## [Task to complete]
Each time a line of the listing holds "Valutazione", copy that line.

=== Supplied records ===

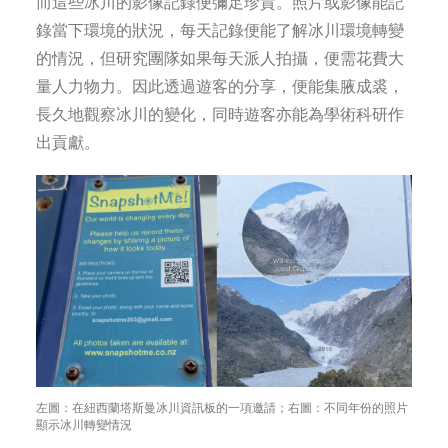
而這些冰川的影像記錄便彌足珍貴。照片或影像能記
錄當下環境的狀況，每天記錄便能了解冰川環境轉變
的情況，但研究團隊如果每天派人拍攝，便需花費大
量人力物力。因此透過遊客的分享，便能集腋成裘，
長久地觀察冰川的變化，同時遊客亦能為學術科研作
出貢獻。
左圖：在紐西蘭塔斯曼冰川資訊板的一項邀請；右圖：不同年份的照片
顯示冰川轉變情況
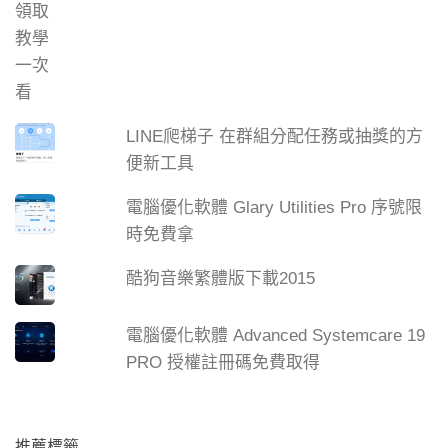
LINE爬梯子 在群組分配任務或抽獎的方
便新工具
電腦優化軟體 Glary Utilities Pro 序號限
時免費拿
酷狗音樂繁體版下載2015
電腦優化軟體 Advanced Systemcare 19
PRO 授權註冊碼免費取得
推薦標籤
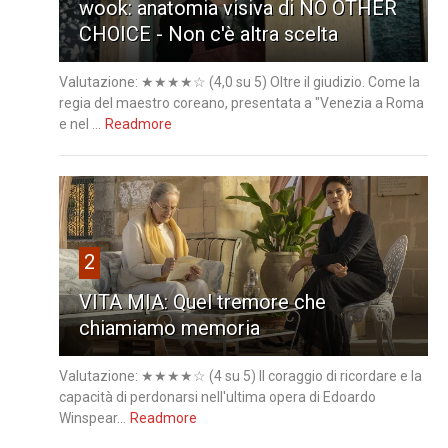
wook: anatomia visiva di NO OTHER
CHOICE - Non c'è altra scelta
Valutazione: ★★★★☆ (4,0 su 5) Oltre il giudizio. Come la
regia del maestro coreano, presentata a "Venezia a Roma
e nel ...
Readmore
2
VITA MIA: Quel tremore che
chiamiamo memoria
Valutazione: ★★★★☆ (4 su 5) Il coraggio di ricordare e la
capacità di perdonarsi nell'ultima opera di Edoardo
Winspear...
Readmore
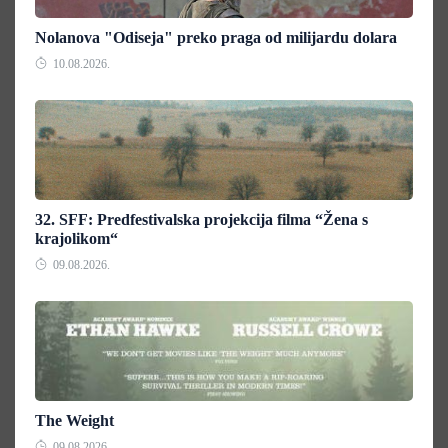
Nolanova "Odiseja" preko praga od milijardu dolara
10.08.2026.
32. SFF: Predfestivalska projekcija filma “Žena s
krajolikom“
09.08.2026.
The Weight
09.08.2026.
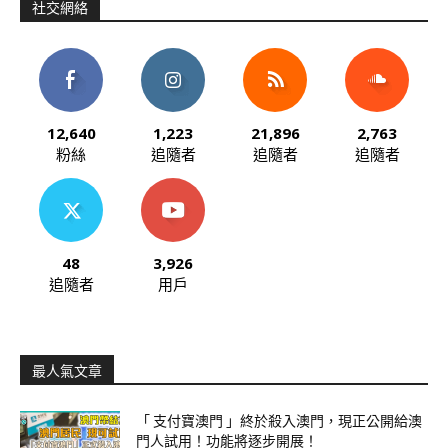
社交網絡
12,640
1,223
21,896
2,763
粉絲
追隨者
追隨者
追隨者
48
3,926
追隨者
用戶
最人氣文章
「 支付寶澳門 」終於殺入澳門，現正公開給澳
門人試用！功能將逐步開展！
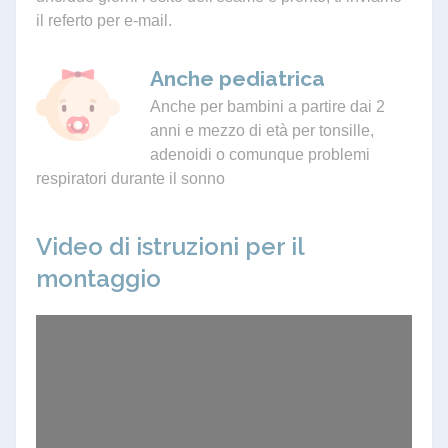
il referto per e-mail.
Anche pediatrica
Anche per bambini a partire dai 2
anni e mezzo di età per tonsille,
adenoidi o comunque problemi
respiratori durante il sonno
Video di istruzioni per il
montaggio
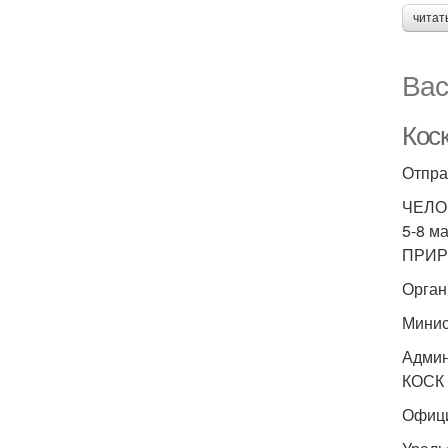
читат
Вас
Коск
Отпра
ЧЕЛОВ
5-8 м
ПРИР
Орган
Минис
Админ
КОСК 
Офици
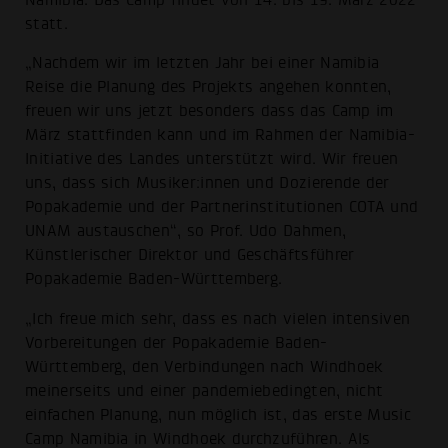
statt.
„Nachdem wir im letzten Jahr bei einer Namibia
Reise die Planung des Projekts angehen konnten,
freuen wir uns jetzt besonders dass das Camp im
März stattfinden kann und im Rahmen der Namibia-
Initiative des Landes unterstützt wird. Wir freuen
uns, dass sich Musiker:innen und Dozierende der
Popakademie und der Partnerinstitutionen COTA und
UNAM austauschen“, so Prof. Udo Dahmen,
Künstlerischer Direktor und Geschäftsführer
Popakademie Baden-Württemberg.
„Ich freue mich sehr, dass es nach vielen intensiven
Vorbereitungen der Popakademie Baden-
Württemberg, den Verbindungen nach Windhoek
meinerseits und einer pandemiebedingten, nicht
einfachen Planung, nun möglich ist, das erste Music
Camp Namibia in Windhoek durchzuführen. Als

===

## [Reply to the task]
Valutazione: ★★★★☆ (4,0 su 5) Oltre il giudizio. Come la
Valutazione: ★★★★☆ (4 su 5) Il coraggio di ricordare e la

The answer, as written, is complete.